«Je suis réaliste, pas cynique»

Cinéma

Propos recueillis par Patrick Laurent

Publié le

Woody Allen a écrit pour la première fois... pour un homme

CANNES Woody Allen serait-il devenu cynique avec l'âge? Amoral, comme tant de businessmen d'Hollywood qu'il ne porte pas dans son coeur? «Pas du tout, rétorque-t-il un peu recroquevillé sur lui-même. Aujourd'hui, le cynisme, c'est un autre mot pour dire réalité. Ce film possède une vraie perspective sur la question du châtiment en société. Dans tous les domaines, de l'institutionnel à l'économique, des milliers de délits restent impunis et rapportent gros à leurs auteurs. Qui n'en sont donc pas nécessairement perturbés psychologiquement. Je ne suis pas cynique, mais réaliste.»

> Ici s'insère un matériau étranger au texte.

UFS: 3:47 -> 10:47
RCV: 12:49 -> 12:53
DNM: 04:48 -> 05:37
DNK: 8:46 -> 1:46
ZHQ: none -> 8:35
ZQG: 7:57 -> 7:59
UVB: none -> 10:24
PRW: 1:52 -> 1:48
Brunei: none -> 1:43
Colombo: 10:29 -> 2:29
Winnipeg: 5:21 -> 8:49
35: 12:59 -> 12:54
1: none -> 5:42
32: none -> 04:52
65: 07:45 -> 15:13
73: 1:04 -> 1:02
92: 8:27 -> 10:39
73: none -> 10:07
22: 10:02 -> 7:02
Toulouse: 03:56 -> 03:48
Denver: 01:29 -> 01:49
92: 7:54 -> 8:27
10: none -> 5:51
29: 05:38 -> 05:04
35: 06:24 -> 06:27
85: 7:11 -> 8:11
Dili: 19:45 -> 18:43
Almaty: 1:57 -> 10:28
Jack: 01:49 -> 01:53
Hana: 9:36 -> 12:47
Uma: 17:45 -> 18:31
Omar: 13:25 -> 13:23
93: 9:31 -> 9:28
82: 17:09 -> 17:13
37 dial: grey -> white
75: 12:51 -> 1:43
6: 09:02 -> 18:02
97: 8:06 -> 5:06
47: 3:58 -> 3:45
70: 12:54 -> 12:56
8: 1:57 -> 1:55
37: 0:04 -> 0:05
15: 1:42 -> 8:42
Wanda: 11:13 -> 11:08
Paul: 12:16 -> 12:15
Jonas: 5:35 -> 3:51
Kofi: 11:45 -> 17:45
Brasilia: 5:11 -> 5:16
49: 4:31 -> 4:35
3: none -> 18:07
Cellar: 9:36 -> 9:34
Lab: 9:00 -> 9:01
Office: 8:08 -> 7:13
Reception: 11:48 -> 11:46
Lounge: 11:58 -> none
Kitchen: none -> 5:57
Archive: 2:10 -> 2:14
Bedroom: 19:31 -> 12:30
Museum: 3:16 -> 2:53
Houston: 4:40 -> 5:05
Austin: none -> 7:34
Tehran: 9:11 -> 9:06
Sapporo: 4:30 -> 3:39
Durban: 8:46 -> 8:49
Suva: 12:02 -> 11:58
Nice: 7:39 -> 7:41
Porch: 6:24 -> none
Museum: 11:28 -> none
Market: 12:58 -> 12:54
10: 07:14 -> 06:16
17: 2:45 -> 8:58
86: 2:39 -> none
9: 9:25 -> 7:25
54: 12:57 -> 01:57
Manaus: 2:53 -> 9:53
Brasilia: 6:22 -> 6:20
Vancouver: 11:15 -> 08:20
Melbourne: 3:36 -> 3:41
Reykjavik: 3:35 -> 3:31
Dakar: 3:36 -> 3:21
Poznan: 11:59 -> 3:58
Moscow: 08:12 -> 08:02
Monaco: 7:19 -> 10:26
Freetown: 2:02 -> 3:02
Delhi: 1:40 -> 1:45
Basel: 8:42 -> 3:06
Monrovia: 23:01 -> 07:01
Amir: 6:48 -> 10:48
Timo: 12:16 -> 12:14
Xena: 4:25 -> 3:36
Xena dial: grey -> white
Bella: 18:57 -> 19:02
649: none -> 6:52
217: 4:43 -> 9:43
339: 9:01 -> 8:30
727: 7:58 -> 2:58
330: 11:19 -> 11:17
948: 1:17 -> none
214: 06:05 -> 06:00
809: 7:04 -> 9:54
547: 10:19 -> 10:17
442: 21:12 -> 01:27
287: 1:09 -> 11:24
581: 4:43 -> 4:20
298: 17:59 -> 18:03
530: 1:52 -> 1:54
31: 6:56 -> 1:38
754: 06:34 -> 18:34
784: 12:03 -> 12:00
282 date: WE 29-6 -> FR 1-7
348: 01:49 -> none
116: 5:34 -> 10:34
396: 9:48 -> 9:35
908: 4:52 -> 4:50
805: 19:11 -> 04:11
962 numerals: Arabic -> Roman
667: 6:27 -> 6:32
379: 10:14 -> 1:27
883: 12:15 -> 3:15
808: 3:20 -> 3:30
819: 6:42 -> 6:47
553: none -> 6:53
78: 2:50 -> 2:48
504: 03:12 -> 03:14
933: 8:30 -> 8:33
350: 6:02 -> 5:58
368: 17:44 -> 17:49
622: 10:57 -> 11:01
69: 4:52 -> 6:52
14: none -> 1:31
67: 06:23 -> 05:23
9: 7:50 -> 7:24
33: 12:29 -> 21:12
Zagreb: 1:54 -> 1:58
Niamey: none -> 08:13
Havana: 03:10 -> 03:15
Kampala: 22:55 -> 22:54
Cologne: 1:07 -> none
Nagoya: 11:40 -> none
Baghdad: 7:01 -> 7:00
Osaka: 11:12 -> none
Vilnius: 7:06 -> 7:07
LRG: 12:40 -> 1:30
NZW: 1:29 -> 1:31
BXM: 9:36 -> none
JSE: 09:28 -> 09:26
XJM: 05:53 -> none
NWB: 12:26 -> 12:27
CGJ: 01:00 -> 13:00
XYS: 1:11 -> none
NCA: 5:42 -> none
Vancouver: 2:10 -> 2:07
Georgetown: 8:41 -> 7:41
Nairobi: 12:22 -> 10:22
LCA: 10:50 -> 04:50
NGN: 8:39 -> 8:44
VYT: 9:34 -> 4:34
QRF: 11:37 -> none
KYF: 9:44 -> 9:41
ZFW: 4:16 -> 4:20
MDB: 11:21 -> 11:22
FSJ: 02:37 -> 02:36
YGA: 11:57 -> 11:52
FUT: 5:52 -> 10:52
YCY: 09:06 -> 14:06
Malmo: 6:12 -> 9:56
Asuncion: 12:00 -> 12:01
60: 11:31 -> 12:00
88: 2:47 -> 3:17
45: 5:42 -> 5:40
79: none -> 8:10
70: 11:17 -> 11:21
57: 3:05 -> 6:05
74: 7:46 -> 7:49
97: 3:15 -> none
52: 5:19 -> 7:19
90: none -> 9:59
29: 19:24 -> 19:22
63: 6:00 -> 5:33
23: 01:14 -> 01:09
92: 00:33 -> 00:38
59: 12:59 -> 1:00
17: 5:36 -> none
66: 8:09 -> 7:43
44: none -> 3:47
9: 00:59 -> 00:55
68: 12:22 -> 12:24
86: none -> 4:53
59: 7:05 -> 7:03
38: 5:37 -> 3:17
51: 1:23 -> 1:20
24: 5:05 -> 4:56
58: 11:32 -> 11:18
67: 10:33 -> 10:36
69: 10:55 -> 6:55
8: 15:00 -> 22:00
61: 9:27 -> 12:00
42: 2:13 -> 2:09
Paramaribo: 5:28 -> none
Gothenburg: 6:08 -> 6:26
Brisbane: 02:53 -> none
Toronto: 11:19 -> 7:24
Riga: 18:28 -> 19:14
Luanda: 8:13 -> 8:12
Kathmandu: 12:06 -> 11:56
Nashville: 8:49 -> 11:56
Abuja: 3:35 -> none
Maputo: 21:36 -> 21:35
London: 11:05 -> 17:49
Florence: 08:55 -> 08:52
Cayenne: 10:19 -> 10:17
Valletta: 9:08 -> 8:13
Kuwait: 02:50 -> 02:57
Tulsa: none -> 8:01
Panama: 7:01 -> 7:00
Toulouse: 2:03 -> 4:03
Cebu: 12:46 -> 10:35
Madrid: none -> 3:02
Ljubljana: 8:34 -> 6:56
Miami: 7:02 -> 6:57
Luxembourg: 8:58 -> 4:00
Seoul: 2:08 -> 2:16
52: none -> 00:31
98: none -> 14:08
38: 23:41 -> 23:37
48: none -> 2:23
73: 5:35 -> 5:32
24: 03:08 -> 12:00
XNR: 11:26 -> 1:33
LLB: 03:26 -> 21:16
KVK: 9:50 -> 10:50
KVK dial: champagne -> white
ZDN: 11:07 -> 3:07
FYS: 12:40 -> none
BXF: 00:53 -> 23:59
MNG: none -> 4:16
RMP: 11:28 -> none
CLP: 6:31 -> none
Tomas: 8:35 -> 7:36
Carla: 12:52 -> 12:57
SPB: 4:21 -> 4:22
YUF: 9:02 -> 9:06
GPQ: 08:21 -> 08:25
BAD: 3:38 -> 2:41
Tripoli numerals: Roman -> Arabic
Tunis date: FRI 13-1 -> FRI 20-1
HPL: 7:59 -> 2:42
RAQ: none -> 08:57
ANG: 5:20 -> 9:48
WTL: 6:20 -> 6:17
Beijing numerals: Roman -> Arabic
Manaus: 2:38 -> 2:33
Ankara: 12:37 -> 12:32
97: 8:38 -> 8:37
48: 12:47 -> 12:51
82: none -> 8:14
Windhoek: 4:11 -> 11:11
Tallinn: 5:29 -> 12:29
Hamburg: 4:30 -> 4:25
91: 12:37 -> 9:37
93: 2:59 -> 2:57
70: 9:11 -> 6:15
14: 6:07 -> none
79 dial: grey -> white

Et drôle aussi, souvent. «Vous trouvez? Pour moi, l'ambiance anglaise est plutôt mélancolique, elle pousse à plus de profondeur. J'ai d'ailleurs demandé à Jonathan Rhys-Meyers de lire Crimes et châtiments de Dostoïevski, pour tracer des parallèles entre ce récit du 19e siècle et l'histoire contemporaine. Tous les comédiens ont enrichi les personnages durant le tournage, apportant parfois des touches d'humour absurde plus britanniques, mais ma motivation première n'était pas de faire rire. J'étais surtout intéressé par l'esprit retors d'un arriviste prêt à tuer un innocent pour couvrir son crime et ainsi s'innocenter lui-même!»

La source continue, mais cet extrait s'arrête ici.